AZHOC - Arizona Homeowners Coalition
Voice for homeowner rights and justice.
azhoatruth@gmail.com
Login

Transfer fees vs disclosure fees

Hey Dennis,
I understand Disclosure fees are for documents requested/required at closing. But, doesn’t AZ law allow for “Transfer Fees” that can be a percent of the sale price or a fixed fee to be applied to capital improvements or reserves?
Thanks,
Dave

5 Responses

  1. Dennis Legere

    Dave,
    You are absolutely correct disclosure fees and transfer fees are separate and distinct. Disclosure fees are required by law and capped at $400. Transfer fees are allowed only if the fee is specifically identified in the CC&R’s and the purpose for those fees. There are no statutory limitations on those fees. It is my contention that most of these transfer fees are inappropriate and form an unreasonable restraint on alienation relative to the sale of private property.
    Dennis

  2. Richard Anthony

    Dennis –

    ARS 33-1806(C) says: “The association MAY charge the member a fee of not more than an aggregate of four hundred dollars . . . “ for resale disclosure documents. Doesn’t the word MAY suggest that a resale disclosure fee is an option which must be formally adopted by the community?

    Richard

    1. Dennis Legere

      Richard,
      You are absolutely correct the association is allowed to charge a fee for the disclosure statements but is not required to do so and the $400 is a maximum limit and nothing stops an association from charging less based on the cost of that service. I will note that this Arizona limit is the largest limit established in statute for all of the 50 states but the Realtors were the driving force for this limit to the strong opposition from the HOA industry. This fee is typically set by the community managers and not the board and are established in the contract with the board. Any community manager would be hard pressed to prove that the cost for providing the disclosure statement would be anything more than $50. Think of this for a minute most association records are stored electronically and producing these statement are as simple a a couple key strokes to print the documents. If it take someone more than 15 minutes to do this the manager records system is totally ineffective. How could this justify $400? Self managed associations that do not use a community manager more often then not simply charge a reasonable fee for the service or nothing at all. This is strictly a profit center for community managers none of which goes the the association.
      Dennis

  3. Richard Anthony

    Dennis –

    You seem to have missed the thrust of my question which is: How can an association legitimately charge members a disclosure fee if that fee is not authorized in the governing documents? ARS 33-1806 only identifies the documents which must be disclosed and the maximum ($400) which the association MAY charge members. It does not say that a fee may be charged in spite of what the governing documents allow. It does not say that the fee may be charged “the governing documents notwithstanding.” The statute does not authorize disclosure fees which are not addressed in the governing documents; it only places a limit on what those fees can be. The statute does not supersede the governing documents with respect to extra fees. The disclosure fee can only be collected from the members if the governing documents allow it. Also, the statute does not allow the association to contract with a third-party management company to collect the fees if the governing documents don’t allow the fees to be collected. Our community’s recorded CCR’s only allow for the collection of regular assessments. There are no provisions which allow for the collection of disclosure fees from the members. Neither the seller nor buyer will find anything in the governing documents which addresses disclosure fees. If the association wishes to collect disclosure fees as allowed by ARS 33-1806, then it must amend the governing documents to do so.

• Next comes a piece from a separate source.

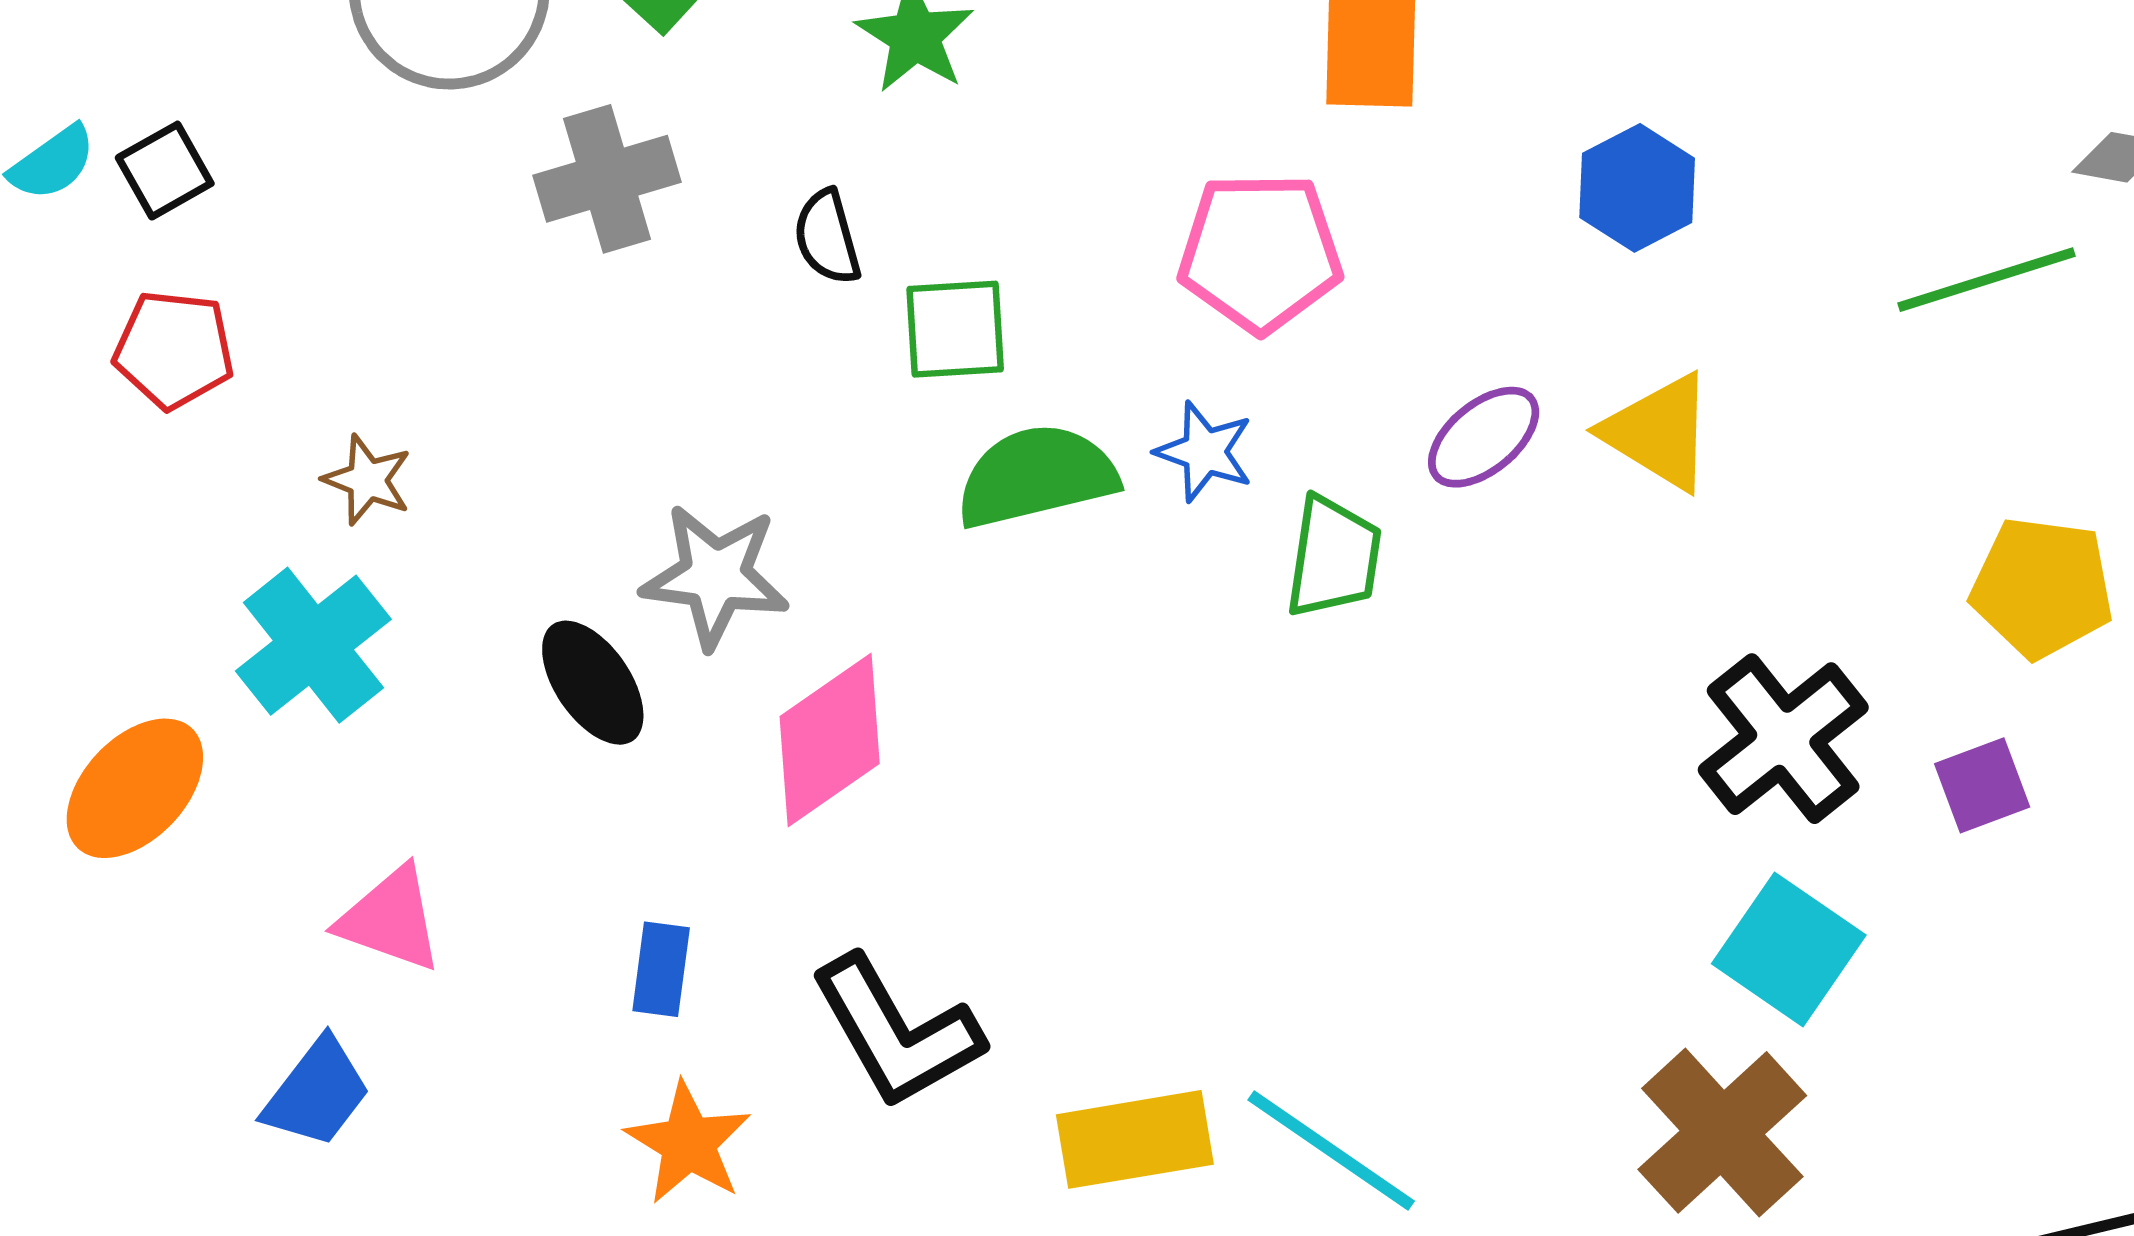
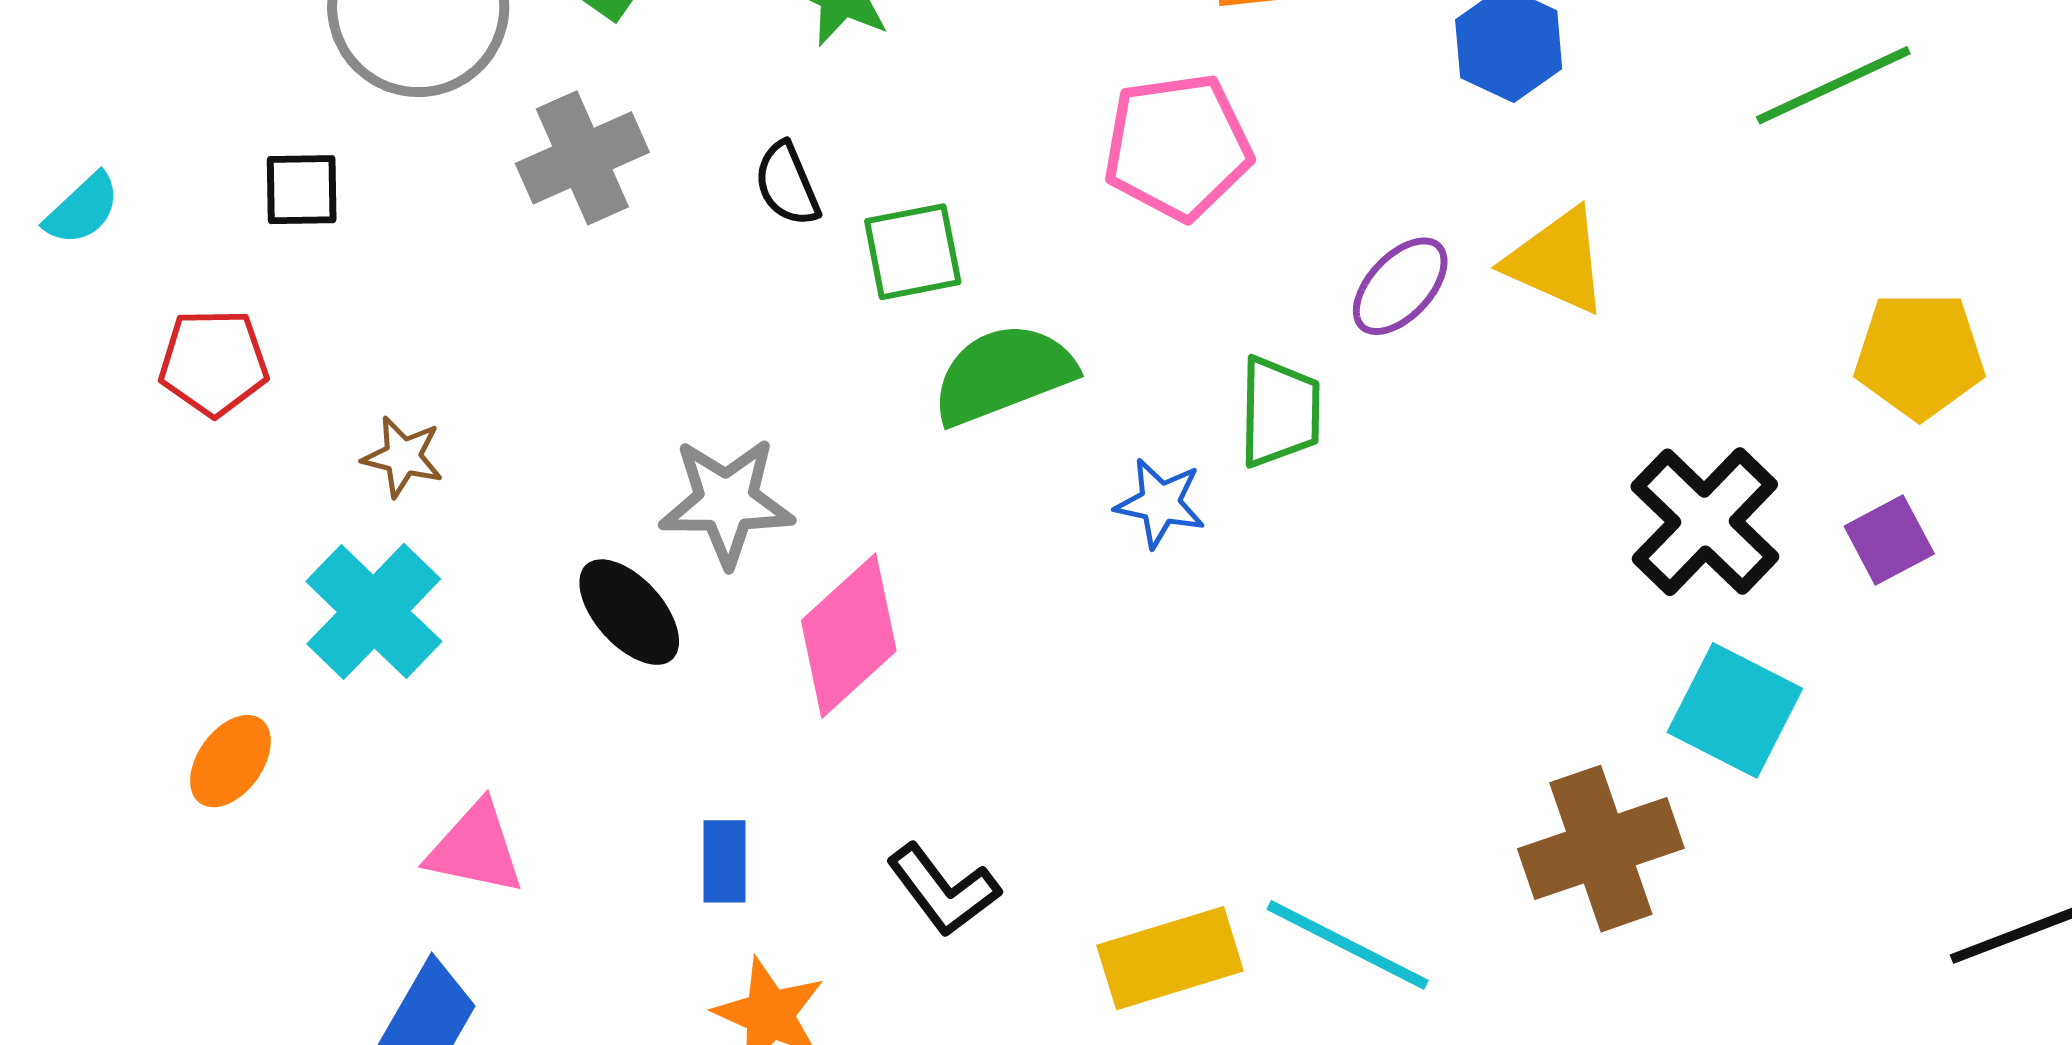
black square: (165, 171) -> (302, 190), moved, turned 36
blue star: (1204, 452) -> (1160, 503), moved
orange ellipse: (135, 788) -> (230, 761), size x0.7
black L-shape: (896, 1032) -> (943, 890), size x0.7
brown cross: (1722, 1132) -> (1601, 849), moved, turned 31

    Here’s the scam as I see it: Our community is managed by Vision Community Management. Our board seems unaware of resale disclosure fees being collected. These fees are not listed as income or expenses on our monthly financial statements. The fees are being collected and retained by Vision “off-the-books;” out of view of the association and its members, and without authorization in the community documents. Vision’s public website shows that they manage roughly 300 communities in Arizona. Each of their individual community public web-pages show that a $400 disclosure fee will be collected on each sale within the 300 communities. This is quite a cash-cow for Vision – and other community managers. This practice is questionable at best.

    Richard

    1. Dennis Legere

      Richard,
      While transfer fees are allowed by law only if authorized in the CC&R’s the same does not apply to disclosure fees. The disclosure fees are allowed as a matter of law not of covenants. The law requires the disclosures and allows the association or its agents to charge a fee for that service. While that fee is truly a scam and a profit center for management companies and excessive it was limited by law in 2010 because management company’s greed drove those fees much higher than that. Still $400 is the largest maximum fee allowed in all 50 states if a maximum is specified in law. Vision and most other management companies take advantage of the law and charge the maximum fee allowed and establish that fee in their contract with the association. The get the fee directly from the escrow agent and it never passes thru the association finances. That is why you never see it. This is what happens when the only people influencing the legislature are the HOA industry interest of CAI and AACM along with the Realtors. This was my first priority for the first three years of my efforts, and I could never get reform on these statutes past the Realtors. I may try again in the future but until then unless thousands of homeowners stand up and demand reform to these subsidies to community managers, we will never get the change that we need.